Estamos em um momento revolucionário. Assim como na Europa, com o projeto colonial, entre o século 15 e o século 17, vimos uma revolução na passagem de uma cosmogonia geocêntrica, quando pensávamos que a Terra era o centro do Universo, para o heliocentrismo. Isso foi uma revolução epistemológica e trouxe enormes transformações, que incluíram também a expansão colonial.
Hoje estamos vivendo —e isso para mim é fundamental e empolgante na mesma medida que complexo— essa enorme revolução epistemológica.
Há uma implosão de todos os significantes e significados. As palavras que usamos são aparentemente as mesmas, falamos aparentemente uma linguagem que conhecemos, mas essas palavras e essa linguagem não têm mais os mesmos significados que antes.
É um contexto de batalha semiológica e epistêmica pelo significado, pela definição e pela representação da realidade. Não acho que há momento histórico melhor para se viver.
Não quero dizer que tudo é positivo, mas é muito importante ter consciência de que estamos atravessando esse momento de revolução epistemológica. Nada é mais grave que viver essa revolução sem estar consciente de que podemos também agir no interior dela.
E que ação é essa?
Essa não é somente uma revolução epistemológica, uma mudança nas representações e uma transformação de tecnologias (como a do analógico para o digital, acompanhada por questões de vigilância e dependência). A revolução é também a ocasião de um movimento duplo: uma revolução política —há uma desconstrução da infraestrutura dos sistemas patriarcal e colonial; por exemplo, a derrubada de monumentos públicos anuncia muito bem o que está por vir— e, por outro lado, há uma contrarrevolução.
Há, evidentemente, um efeito bumerangue, uma volta do pensamento e do regime de poder neopatriarcal, que eu chamo de tecnopatriarcado barroco, já que não vivemos mais o período feudal.
Vivemos um período extremamente complexo, e seu aspecto mais assustado ré a possível aliança entre o pensamento arcaico patriarcal e as novas tecnologias de vigilância e farmaco pornográficas.

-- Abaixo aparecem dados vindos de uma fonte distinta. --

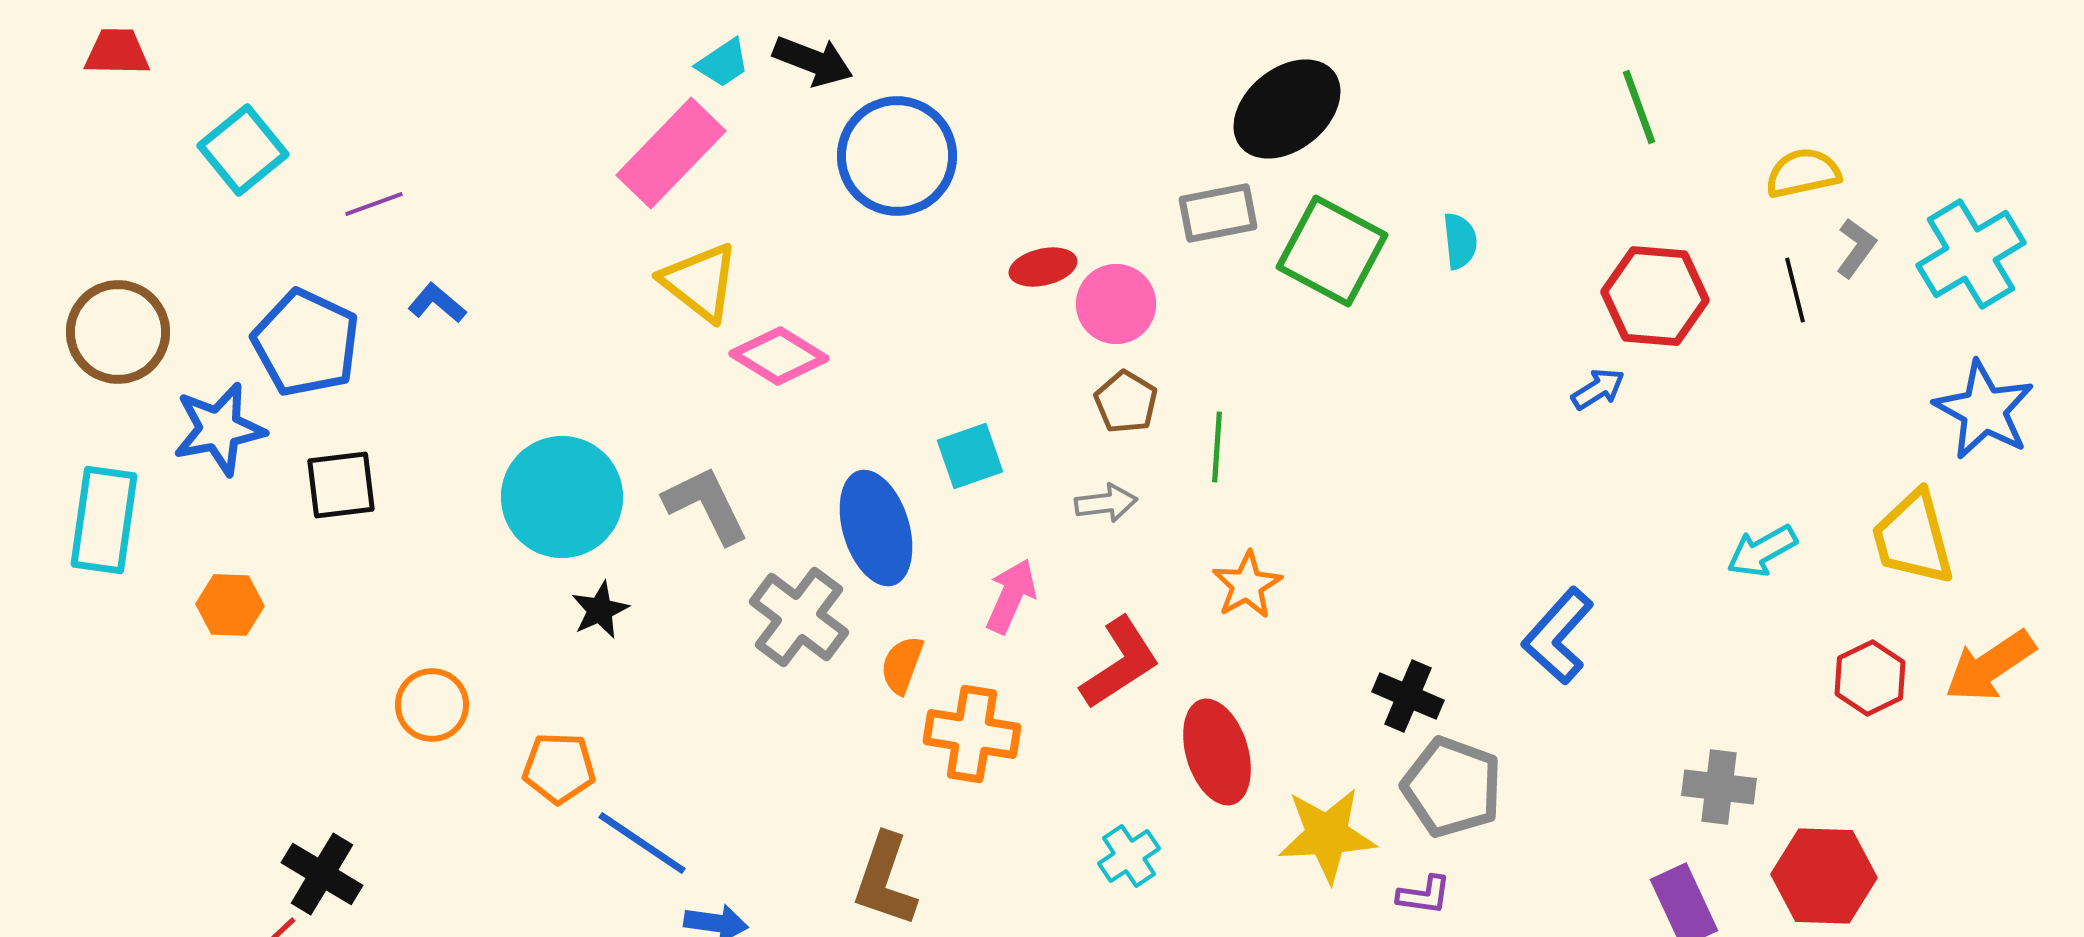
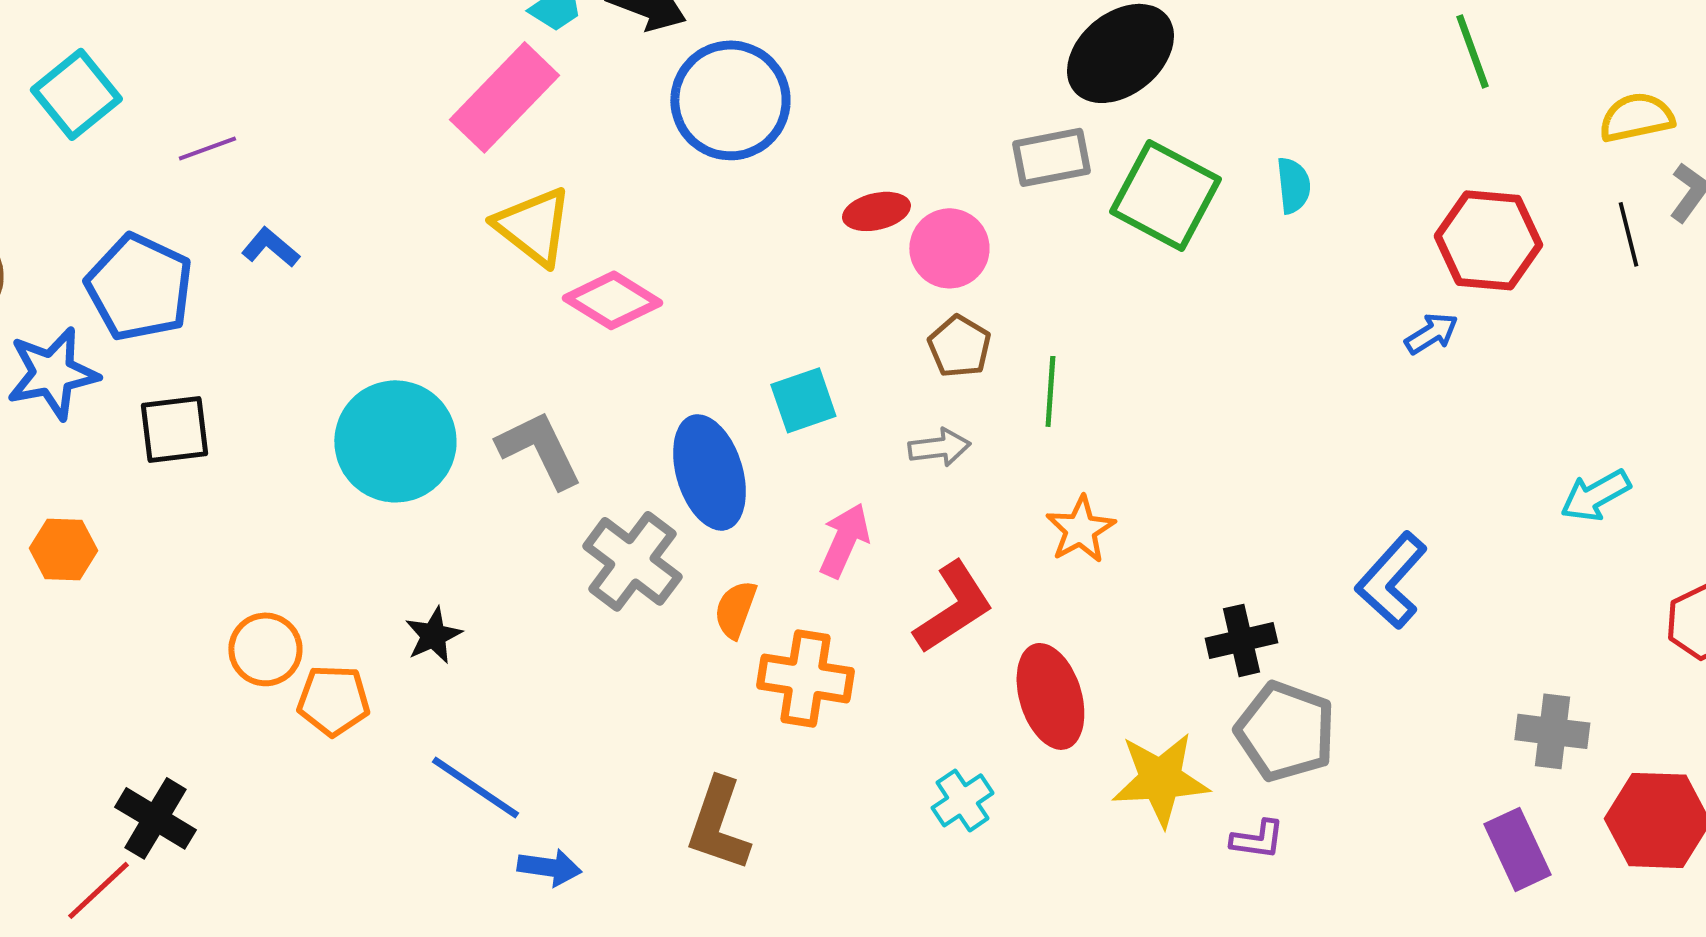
black star: (600, 610) -> (433, 635), moved
black cross: (1408, 696) -> (1241, 640), turned -36
orange pentagon: (559, 768) -> (333, 700), moved

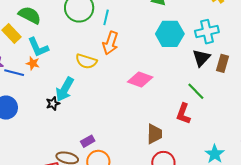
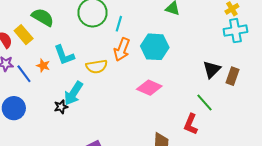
cyan cross: (207, 32) -> (235, 31), moved
cyan hexagon: (170, 34) -> (155, 47), moved
cyan L-shape: (38, 47) -> (64, 55), moved
yellow semicircle: (86, 61) -> (97, 66), turned -30
blue line: (14, 73) -> (24, 74), turned 36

Em princípio, tendemos a imaginar que esses dois regimes se opõem. O patriarcado, bastante arcaico, contrariaria toda a digitalização, mas podemos nos encontrar diante dessa aliança totalmente inesperada. O Brasil é um grande exemplo disso.
O Brasil tem um dos regimes neopatriarcais e neocoloniais mais hiperbólicos (quase uma paródia de si mesmo) do mundo, mas possui também alguns dos movimentos de contestação e de resistência mais interessantes, em especial com as culturas indígenas.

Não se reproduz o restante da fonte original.